The shares that are not subscribed by the shareholders as indicated above, or those whose pre-emptive option rights are totally or partially waived, can be offered freely by the Board of Directors to shareholders and/or third parties in Chile or abroad, in opportunities and amounts deemed suitable by the Company’s Board of Directors as of the expiry of the second pre-emptive offer or as of the moment in which the renunciation of this pre-emptive option is communicated to the company, as relevant.

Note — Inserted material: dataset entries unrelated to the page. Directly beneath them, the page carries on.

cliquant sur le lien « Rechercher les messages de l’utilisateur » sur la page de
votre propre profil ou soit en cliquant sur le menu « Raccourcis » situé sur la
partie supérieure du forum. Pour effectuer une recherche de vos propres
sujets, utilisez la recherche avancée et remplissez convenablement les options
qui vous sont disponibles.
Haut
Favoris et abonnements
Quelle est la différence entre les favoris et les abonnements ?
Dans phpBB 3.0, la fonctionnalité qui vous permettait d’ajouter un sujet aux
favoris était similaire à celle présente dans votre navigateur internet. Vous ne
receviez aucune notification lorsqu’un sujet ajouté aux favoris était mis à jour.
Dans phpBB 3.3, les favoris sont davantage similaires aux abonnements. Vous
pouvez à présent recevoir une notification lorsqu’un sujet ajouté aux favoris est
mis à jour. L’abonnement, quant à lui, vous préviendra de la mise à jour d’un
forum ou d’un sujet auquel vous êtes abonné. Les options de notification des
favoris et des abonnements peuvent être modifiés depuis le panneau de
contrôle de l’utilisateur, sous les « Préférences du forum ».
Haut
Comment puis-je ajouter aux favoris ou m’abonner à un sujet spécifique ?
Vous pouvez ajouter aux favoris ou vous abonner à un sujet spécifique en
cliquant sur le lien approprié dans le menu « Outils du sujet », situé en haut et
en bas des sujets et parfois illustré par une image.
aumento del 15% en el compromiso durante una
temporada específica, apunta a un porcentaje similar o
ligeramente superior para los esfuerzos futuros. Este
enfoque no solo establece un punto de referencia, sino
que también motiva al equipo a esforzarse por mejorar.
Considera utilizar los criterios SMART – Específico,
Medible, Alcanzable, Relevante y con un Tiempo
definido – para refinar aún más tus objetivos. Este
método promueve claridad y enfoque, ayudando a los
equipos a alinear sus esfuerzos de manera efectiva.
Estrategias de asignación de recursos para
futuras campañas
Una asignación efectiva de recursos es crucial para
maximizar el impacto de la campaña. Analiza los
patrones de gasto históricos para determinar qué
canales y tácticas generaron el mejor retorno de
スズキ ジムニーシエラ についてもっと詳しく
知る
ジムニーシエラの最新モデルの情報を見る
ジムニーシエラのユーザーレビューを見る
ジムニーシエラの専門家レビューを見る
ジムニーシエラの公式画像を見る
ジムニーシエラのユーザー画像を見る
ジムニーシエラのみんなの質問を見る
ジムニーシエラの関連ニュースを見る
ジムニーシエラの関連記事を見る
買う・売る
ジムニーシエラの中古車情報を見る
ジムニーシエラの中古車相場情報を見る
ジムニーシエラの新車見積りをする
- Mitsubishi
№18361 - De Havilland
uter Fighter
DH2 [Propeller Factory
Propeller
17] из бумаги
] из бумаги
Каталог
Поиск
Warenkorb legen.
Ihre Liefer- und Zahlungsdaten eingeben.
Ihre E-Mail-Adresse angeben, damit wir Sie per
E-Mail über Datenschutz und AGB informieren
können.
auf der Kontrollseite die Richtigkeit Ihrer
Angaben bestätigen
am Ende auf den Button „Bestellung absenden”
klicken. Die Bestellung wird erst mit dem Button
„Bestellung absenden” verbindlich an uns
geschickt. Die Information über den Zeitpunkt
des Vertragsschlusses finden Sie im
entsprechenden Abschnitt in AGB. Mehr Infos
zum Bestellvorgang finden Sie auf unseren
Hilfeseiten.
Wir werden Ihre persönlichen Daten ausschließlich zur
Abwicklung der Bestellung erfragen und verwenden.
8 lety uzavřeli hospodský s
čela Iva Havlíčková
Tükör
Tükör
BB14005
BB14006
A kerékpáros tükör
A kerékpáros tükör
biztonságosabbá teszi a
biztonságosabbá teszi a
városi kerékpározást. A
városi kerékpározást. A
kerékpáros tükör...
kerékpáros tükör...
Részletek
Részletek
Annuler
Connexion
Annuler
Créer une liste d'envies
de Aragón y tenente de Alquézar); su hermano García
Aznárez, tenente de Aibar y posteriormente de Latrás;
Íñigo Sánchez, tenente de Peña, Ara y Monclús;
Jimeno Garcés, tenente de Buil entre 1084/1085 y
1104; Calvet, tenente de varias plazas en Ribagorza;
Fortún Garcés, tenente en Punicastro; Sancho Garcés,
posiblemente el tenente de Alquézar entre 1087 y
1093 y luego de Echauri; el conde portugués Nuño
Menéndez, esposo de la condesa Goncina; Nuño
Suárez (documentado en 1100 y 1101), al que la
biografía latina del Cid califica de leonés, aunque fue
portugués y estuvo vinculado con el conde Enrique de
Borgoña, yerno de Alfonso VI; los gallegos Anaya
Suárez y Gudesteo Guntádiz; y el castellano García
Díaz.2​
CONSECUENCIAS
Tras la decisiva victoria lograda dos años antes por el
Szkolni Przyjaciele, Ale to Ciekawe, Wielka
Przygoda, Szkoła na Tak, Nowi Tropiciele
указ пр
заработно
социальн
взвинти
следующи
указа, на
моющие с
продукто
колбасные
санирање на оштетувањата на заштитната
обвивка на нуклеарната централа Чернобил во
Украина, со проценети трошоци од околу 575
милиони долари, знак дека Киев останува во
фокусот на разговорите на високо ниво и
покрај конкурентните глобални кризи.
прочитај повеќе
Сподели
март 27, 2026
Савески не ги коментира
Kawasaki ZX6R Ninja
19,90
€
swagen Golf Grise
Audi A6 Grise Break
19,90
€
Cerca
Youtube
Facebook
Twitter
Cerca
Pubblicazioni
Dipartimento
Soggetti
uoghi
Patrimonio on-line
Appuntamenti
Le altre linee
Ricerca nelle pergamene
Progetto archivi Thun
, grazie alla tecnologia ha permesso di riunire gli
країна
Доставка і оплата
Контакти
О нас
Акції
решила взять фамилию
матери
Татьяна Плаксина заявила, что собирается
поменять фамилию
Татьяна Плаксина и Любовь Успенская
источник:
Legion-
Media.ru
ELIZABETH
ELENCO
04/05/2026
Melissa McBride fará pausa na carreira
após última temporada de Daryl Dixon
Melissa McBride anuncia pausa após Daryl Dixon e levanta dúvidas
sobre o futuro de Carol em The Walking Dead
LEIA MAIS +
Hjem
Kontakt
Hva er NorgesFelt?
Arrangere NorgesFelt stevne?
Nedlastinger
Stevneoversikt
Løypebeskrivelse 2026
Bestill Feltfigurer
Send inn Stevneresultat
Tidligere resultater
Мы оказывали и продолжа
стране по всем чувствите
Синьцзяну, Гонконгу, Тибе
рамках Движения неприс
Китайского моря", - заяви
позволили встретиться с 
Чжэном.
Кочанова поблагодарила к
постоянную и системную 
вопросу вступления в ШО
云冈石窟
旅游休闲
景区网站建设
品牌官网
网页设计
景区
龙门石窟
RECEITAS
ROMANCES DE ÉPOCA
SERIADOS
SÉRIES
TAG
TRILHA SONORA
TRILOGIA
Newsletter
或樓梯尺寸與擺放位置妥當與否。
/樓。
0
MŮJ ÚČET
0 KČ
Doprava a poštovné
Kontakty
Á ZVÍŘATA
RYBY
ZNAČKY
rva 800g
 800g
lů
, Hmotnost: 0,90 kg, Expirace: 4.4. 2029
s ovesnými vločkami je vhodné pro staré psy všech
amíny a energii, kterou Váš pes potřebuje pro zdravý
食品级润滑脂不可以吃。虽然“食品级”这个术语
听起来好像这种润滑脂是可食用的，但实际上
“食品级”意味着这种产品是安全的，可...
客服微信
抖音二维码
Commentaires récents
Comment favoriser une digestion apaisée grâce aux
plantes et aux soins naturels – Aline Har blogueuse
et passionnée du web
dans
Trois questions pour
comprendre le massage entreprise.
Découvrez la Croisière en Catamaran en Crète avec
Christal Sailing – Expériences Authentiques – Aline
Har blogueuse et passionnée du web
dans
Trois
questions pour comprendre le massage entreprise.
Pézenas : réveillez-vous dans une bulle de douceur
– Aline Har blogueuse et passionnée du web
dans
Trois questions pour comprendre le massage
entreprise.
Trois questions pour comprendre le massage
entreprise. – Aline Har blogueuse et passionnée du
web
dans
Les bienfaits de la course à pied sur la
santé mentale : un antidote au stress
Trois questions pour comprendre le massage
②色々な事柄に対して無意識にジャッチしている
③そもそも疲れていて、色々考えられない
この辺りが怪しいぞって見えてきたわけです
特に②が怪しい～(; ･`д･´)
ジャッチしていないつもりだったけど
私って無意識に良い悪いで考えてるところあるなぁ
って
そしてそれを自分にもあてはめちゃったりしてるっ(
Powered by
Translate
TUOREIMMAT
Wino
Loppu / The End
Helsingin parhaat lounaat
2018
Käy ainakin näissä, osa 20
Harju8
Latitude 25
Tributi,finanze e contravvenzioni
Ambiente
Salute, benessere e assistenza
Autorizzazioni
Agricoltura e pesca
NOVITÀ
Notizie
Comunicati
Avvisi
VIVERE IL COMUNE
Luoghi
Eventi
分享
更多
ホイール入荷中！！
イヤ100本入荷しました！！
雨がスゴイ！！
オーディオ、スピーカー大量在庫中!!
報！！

These shares may not be offered to third parties at lower values or in more advantageous conditions than the ones offered under pre-emptive conditions to shareholders. In accordance with article 29 Regulations of Corporations, after 30 days as of the date of the expiration of the subscription period, the shares that are left unsubscribed may be offered by the Board of Directors to third parties under conditions and at prices different to the pre-emptive offers, provided that these offers to third parties are made on stock exchanges.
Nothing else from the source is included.